_TASK DETAILS:_
Note each line of the entries that includes "familia". Then copy those lines.

····················

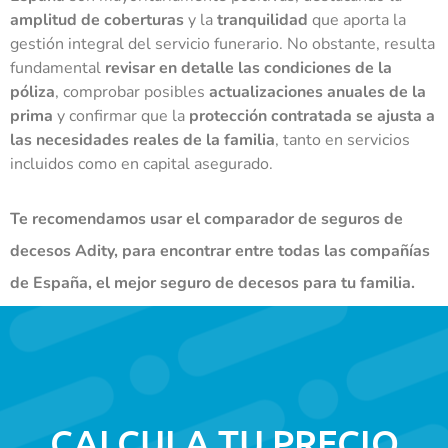
amplitud de coberturas
y la
tranquilidad
que aporta la
gestión integral del servicio funerario. No obstante, resulta
fundamental
revisar en detalle las condiciones de la
póliza
, comprobar posibles
actualizaciones anuales de la
prima
y confirmar que la
protección contratada se ajusta a
las necesidades reales de la familia
, tanto en servicios
incluidos como en capital asegurado.
Te recomendamos usar el
comparador de seguros de
decesos
Adity, para encontrar entre todas las compañías
de España, el mejor seguro de decesos para tu familia.
CALCULA TU PRECIO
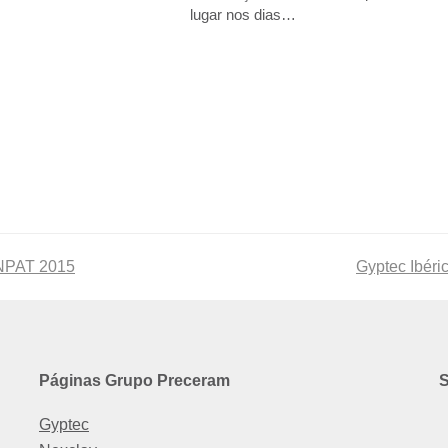
lugar nos dias…
ONPAT 2015
next
Gyptec Ibéri
post:
Páginas Grupo Preceram
S
Gyptec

····················

_FINISHED EXERCISE:_
las necesidades reales de la familia
de España, el mejor seguro de decesos para tu familia.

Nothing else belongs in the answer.